Transcribe the listing precisely, entry by entry.
=== Section Start ===
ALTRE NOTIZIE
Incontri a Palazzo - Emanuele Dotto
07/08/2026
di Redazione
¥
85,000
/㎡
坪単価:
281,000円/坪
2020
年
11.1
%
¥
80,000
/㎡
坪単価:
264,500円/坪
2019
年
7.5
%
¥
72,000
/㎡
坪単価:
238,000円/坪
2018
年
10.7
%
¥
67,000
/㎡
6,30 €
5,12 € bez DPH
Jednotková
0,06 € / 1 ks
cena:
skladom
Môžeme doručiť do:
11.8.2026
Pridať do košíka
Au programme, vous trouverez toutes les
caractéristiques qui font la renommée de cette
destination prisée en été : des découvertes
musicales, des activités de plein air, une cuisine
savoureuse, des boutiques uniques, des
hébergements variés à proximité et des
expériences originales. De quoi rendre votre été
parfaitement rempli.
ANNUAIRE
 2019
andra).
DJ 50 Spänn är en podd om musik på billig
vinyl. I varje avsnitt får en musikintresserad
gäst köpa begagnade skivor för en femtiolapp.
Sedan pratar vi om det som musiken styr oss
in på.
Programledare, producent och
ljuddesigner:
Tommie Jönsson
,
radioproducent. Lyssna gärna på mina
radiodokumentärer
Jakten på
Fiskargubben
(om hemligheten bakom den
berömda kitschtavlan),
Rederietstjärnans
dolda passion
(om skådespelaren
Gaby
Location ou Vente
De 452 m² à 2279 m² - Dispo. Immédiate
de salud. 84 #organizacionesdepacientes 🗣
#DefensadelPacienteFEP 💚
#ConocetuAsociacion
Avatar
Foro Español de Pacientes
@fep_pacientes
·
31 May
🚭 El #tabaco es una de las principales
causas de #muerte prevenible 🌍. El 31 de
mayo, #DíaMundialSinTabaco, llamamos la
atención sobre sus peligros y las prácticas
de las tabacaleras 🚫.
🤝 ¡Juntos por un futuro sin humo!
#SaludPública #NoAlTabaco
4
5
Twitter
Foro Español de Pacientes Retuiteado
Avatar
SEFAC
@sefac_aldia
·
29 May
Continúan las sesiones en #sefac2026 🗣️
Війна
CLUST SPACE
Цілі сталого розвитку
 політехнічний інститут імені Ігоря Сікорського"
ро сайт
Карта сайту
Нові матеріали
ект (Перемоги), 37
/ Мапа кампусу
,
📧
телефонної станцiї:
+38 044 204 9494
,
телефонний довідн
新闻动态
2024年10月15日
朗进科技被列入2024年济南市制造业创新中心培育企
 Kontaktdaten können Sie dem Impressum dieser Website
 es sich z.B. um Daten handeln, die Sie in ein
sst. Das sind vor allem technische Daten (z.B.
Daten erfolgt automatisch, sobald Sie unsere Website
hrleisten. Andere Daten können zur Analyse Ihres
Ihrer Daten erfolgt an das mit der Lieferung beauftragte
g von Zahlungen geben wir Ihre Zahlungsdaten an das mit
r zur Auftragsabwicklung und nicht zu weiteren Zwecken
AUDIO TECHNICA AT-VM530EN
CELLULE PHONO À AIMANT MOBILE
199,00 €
=== Section End ===
» **ANSWER**
ALTRE NOTIZIE
Incontri a Palazzo - Emanuele Dotto
07/08/2026
di Redazione
¥
85,000
/㎡
坪単価:
281,000円/坪
2020
年
11.1
%
¥
80,000
/㎡
坪単価:
264,500円/坪
2019
年
7.5
%
¥
72,000
/㎡
坪単価:
238,000円/坪
2018
年
10.7
%
¥
67,000
/㎡
6,30 €
5,12 € bez DPH
Jednotková
0,06 € / 1 ks
cena:
skladom
Môžeme doručiť do:
11.8.2026
Pridať do košíka
Au programme, vous trouverez toutes les
caractéristiques qui font la renommée de cette
destination prisée en été : des découvertes
musicales, des activités de plein air, une cuisine
savoureuse, des boutiques uniques, des
hébergements variés à proximité et des
expériences originales. De quoi rendre votre été
parfaitement rempli.
ANNUAIRE
 2019
andra).
DJ 50 Spänn är en podd om musik på billig
vinyl. I varje avsnitt får en musikintresserad
gäst köpa begagnade skivor för en femtiolapp.
Sedan pratar vi om det som musiken styr oss
in på.
Programledare, producent och
ljuddesigner:
Tommie Jönsson
,
radioproducent. Lyssna gärna på mina
radiodokumentärer
Jakten på
Fiskargubben
(om hemligheten bakom den
berömda kitschtavlan),
Rederietstjärnans
dolda passion
(om skådespelaren
Gaby
Location ou Vente
De 452 m² à 2279 m² - Dispo. Immédiate
de salud. 84 #organizacionesdepacientes 🗣
#DefensadelPacienteFEP 💚
#ConocetuAsociacion
Avatar
Foro Español de Pacientes
@fep_pacientes
·
31 May
🚭 El #tabaco es una de las principales
causas de #muerte prevenible 🌍. El 31 de
mayo, #DíaMundialSinTabaco, llamamos la
atención sobre sus peligros y las prácticas
de las tabacaleras 🚫.
🤝 ¡Juntos por un futuro sin humo!
#SaludPública #NoAlTabaco
4
5
Twitter
Foro Español de Pacientes Retuiteado
Avatar
SEFAC
@sefac_aldia
·
29 May
Continúan las sesiones en #sefac2026 🗣️
Війна
CLUST SPACE
Цілі сталого розвитку
 політехнічний інститут імені Ігоря Сікорського"
ро сайт
Карта сайту
Нові матеріали
ект (Перемоги), 37
/ Мапа кампусу
,
📧
телефонної станцiї:
+38 044 204 9494
,
телефонний довідн
新闻动态
2024年10月15日
朗进科技被列入2024年济南市制造业创新中心培育企
 Kontaktdaten können Sie dem Impressum dieser Website
 es sich z.B. um Daten handeln, die Sie in ein
sst. Das sind vor allem technische Daten (z.B.
Daten erfolgt automatisch, sobald Sie unsere Website
hrleisten. Andere Daten können zur Analyse Ihres
Ihrer Daten erfolgt an das mit der Lieferung beauftragte
g von Zahlungen geben wir Ihre Zahlungsdaten an das mit
r zur Auftragsabwicklung und nicht zu weiteren Zwecken
AUDIO TECHNICA AT-VM530EN
CELLULE PHONO À AIMANT MOBILE
199,00 €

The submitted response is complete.